An important property of any microbial community is its robustness – the ability to survive perturbations. Community robustness emerges from species interactions and is thus difficult to understand, especially in complex communities. Consequently, most work has been phenomenological, correlational, or theoretical. Robustness can also rapidly change as cells evolve. Understanding robustness and how it changes during evolution is critical in community design.
Using a model synthetic community, we will investigate the quantitative and genetic basis of community robustness.
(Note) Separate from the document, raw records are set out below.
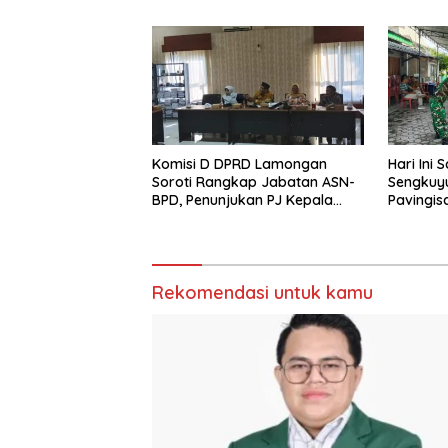
Dunia
Komisi D DPRD Lamongan
Hari Ini
Soroti Rangkap Jabatan ASN-
Sengkuyu
BPD, Penunjukan PJ Kepala
Pavingis
Desa hingga Rekrutmen
Meter, Le
Perangkat Desa
Garap
Rekomendasi untuk kamu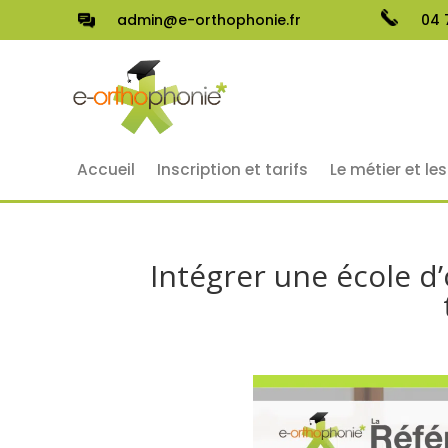
admin@e-orthophonie.fr
04 
Accueil
Inscription et tarifs
Le métier et le
Intégrer une école d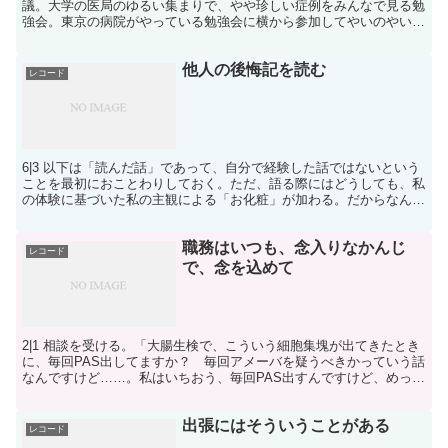
議。大学の医局のゆるい集まりで、やや珍しい症例をみんなで見る勉
強会。東京の病院がやっている勉強会に横から参加してやいのやいの
言うやつ。SNS医療のカタチ。学会の委員としての。...
他人の後悔記を読む
レコード
6|3 以下は「読んだ話」であって、自分で経験した話ではないという
ことを最初におことわりしておく。ただ、語る際にはどうしても、私
の体験に基づいた私の主観による「お化粧」が加わる。だからなんと
なく私が体験したふうな語り口になってしまうだろう。...
職務はいつも、念入りなかんじ
レコード
で、念を込めて
2|1 相談を受ける。「大腸生検で、こういう細胞集塊が出てきたとき
に、毎回PAS出してますか？ 毎回アメーバを疑うべきかっていう話
なんですけど……。私はいちおう、毎回PAS出すんですけど、めった
に当たらないというか、ほとんどはスカで、もしか...
出張にはそういうことがある
レコード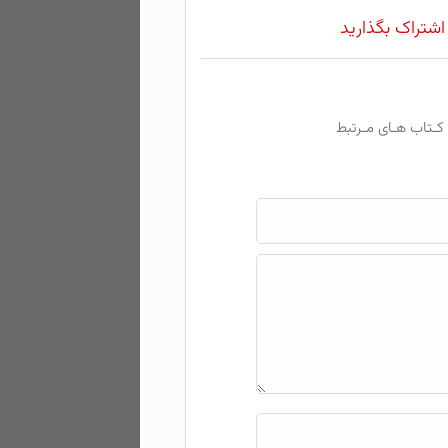
 اشتراک بگذارید
کـتاب هـای مـرتبط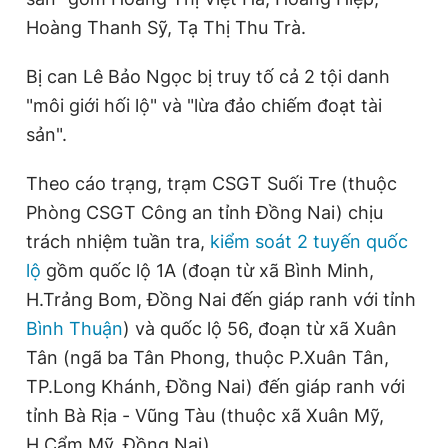
Giấy phép xuất bản số 110/GP - BTTTT cấp ngày 24.3.2020
Hoàng Thanh Sỹ, Tạ Thị Thu Trà.
© 2003-2026 Bản quyền thuộc về Báo Thanh Niên. Cấm sao
chép dưới mọi hình thức nếu không có sự chấp thuận bằng văn
bản. Phát triển bởi ePi Technologies, JSC.
Bị can Lê Bảo Ngọc bị truy tố cả 2 tội danh
"môi giới hối lộ" và "lừa đảo chiếm đoạt tài
sản".
Theo cáo trạng, trạm CSGT Suối Tre (thuộc
Phòng CSGT Công an tỉnh Đồng Nai) chịu
trách nhiệm tuần tra,
kiểm soát 2 tuyến quốc
lộ
gồm quốc lộ 1A (đoạn từ xã Bình Minh,
H.Trảng Bom, Đồng Nai đến giáp ranh với tỉnh
Bình Thuận
) và quốc lộ 56, đoạn từ xã Xuân
Tân (ngã ba Tân Phong, thuộc P.Xuân Tân,
TP.Long Khánh, Đồng Nai) đến giáp ranh với
tỉnh Bà Rịa - Vũng Tàu (thuộc xã Xuân Mỹ,
H.Cẩm Mỹ, Đồng Nai).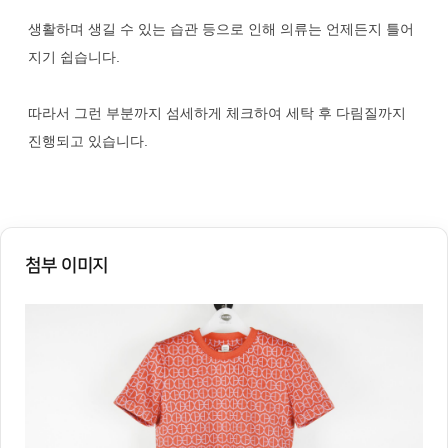
생활하며 생길 수 있는 습관 등으로 인해 의류는 언제든지 틀어
지기 쉽습니다.
따라서 그런 부분까지 섬세하게 체크하여 세탁 후 다림질까지
진행되고 있습니다.
첨부 이미지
This community comprises two cooperative yeast strains engineered to exchange essential metabolites. We have already shown that this community exhibits “compositional robustness”: perturbed strain ratios returned to the steady-state ratio. Now, we will examine two other robustness metrics. One is community viability, the minimal total cell density required for the community to re-establish after a severe population reduction (e.g. antibiotic treatment). Another metric is community growth rate, which reflects the likelihood of an established community to withstand periodic dilutions such as those occurring in industrial fermenters. A mathematical model using experimentally measured strain phenotypes (e.g. metabolite release and consumption, and cell birth and death rates) will allow us to quantitatively predict how changes in strain phenotypes may impact community robustness. We will then experimentally test model predictions by assembling communities from phenotypic variants either isolated during community evolution or through genetic manipulations. Preliminary results suggest that different phenotypes drive robustness against different perturbations.
This project provides an excellent opportunity for tackling an outstanding yet solvable question while acquiring skills in experimentation and modelling.